Des thèmes intéressants, mais moins personnels

Pendant les quelque trois heures que durent le jeu, Tacoma aborde de nombreux sujets. On parle d’intelligence artificielle, du futur du monde du travail, de l’éducation, des grandes entreprises et de plusieurs autres sujets qui sont chers aux amateurs de technologies. Tacoma est d’ailleurs beaucoup plus une œuvre d’anticipation que de science-fiction.

 

Par exemple? En 2088, les universités appartiennent à des entreprises, comme Amazon ou Hilton, qui « oublient » une partie des dettes scolaires de ses étudiants qui choisissent de travailler pour la compagnie après leurs études.

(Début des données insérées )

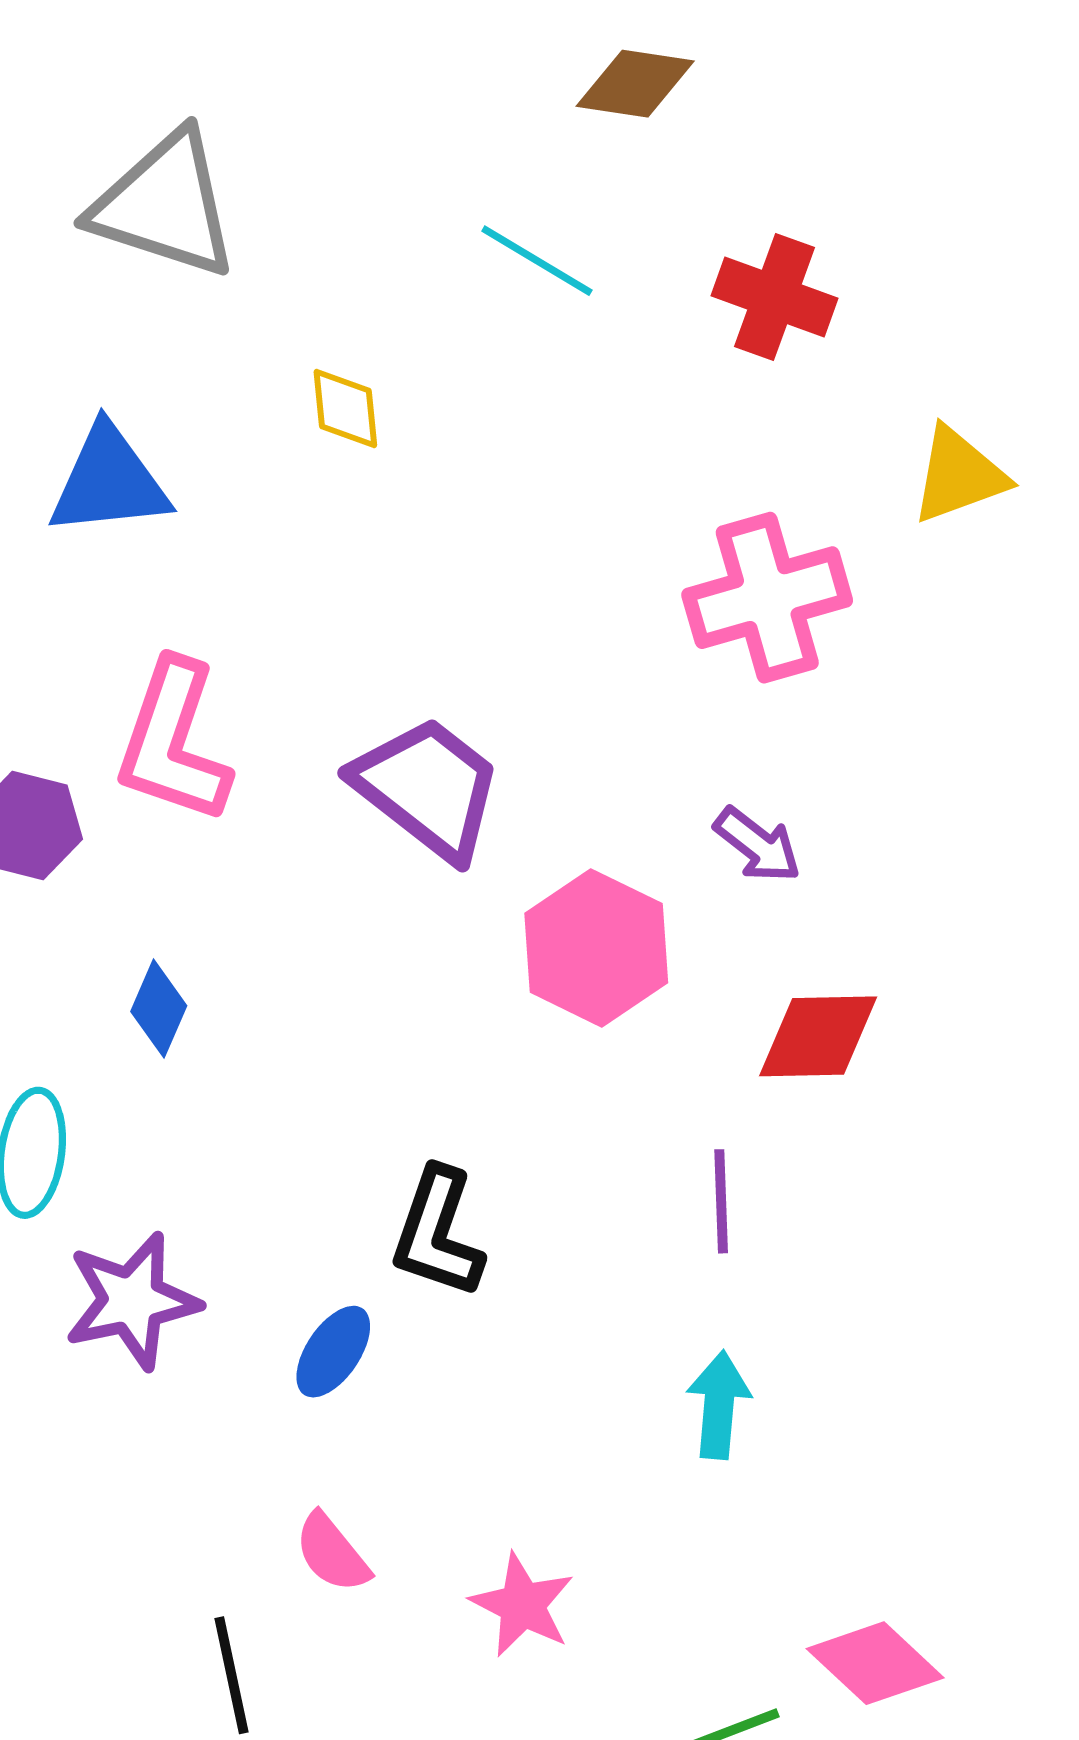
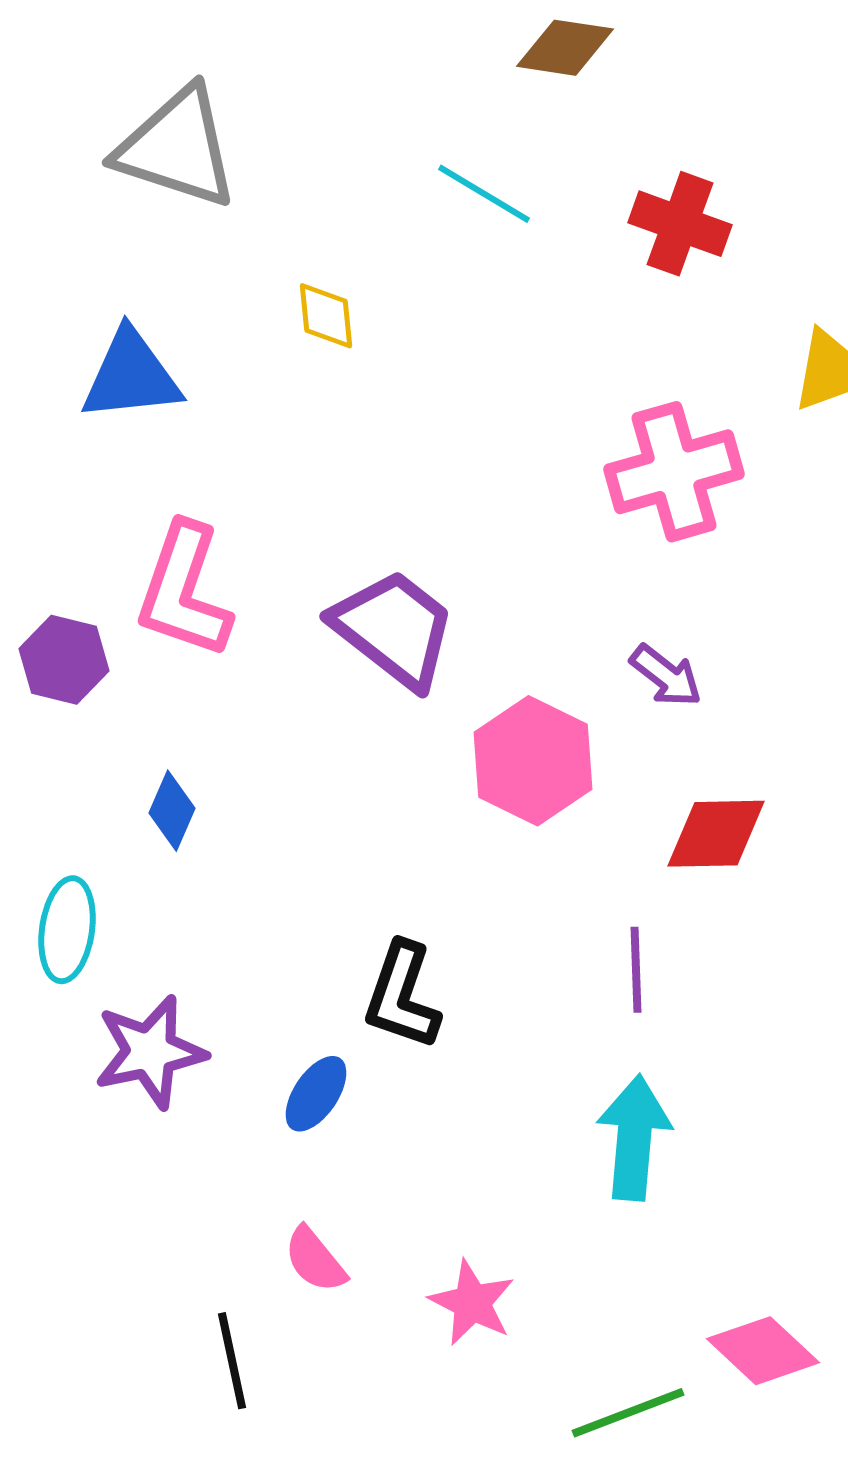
cyan arrow: (719, 1405) -> (634, 1138), size x1.4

Un concept qui n’est pas si futuriste que ça, alors que le fabricant britannique Dyson s’apprête justement à lancer sa propre université. Un établissement gratuit, à condition de travailler pour Dyson…

 

On y découvre aussi six personnages dans leur intimité. L’introspection est plus subtile que dans Gone Home, mais elle touche aussi un peu moins la cible, probablement parce qu’il y a tout simplement trop de personnages pour un jeu aussi court. Difficile de s’intéresser à une conversation par messagerie texte entre un astronaute et son conjoint sur terre si on doit aussi s’en faire avec les frustrations professionnelles d’un ingénieur, la solitude d’un médecin, la vie amoureuse de deux astronautes et j’en passe.

 

En voulant pousser la réflexion plus loin que dans Gone Home, le studio Fullbright s’éparpille et est moins percutant dans les thèmes qu’il souhaite aborder. C’est dommage, car tous les éléments de Tacoma seraient intéressants s’ils avaient été un peu mieux développés.

 

Tacoma demeure néanmoins un excellent jeu, qui raconte une histoire intelligente et à sa manière. On y joue comme on écoute un film, d’un seul coup, et on y réfléchit comme on le fait avec une œuvre de qualité, en repensant aux divers dilemmes qui nous ont été présentés et en tirant parfois des parallèles avec sa propre vie.

 

Tacoma est offert pour environ 20$ sur Linux, Mac, Xbox One et Windows 10.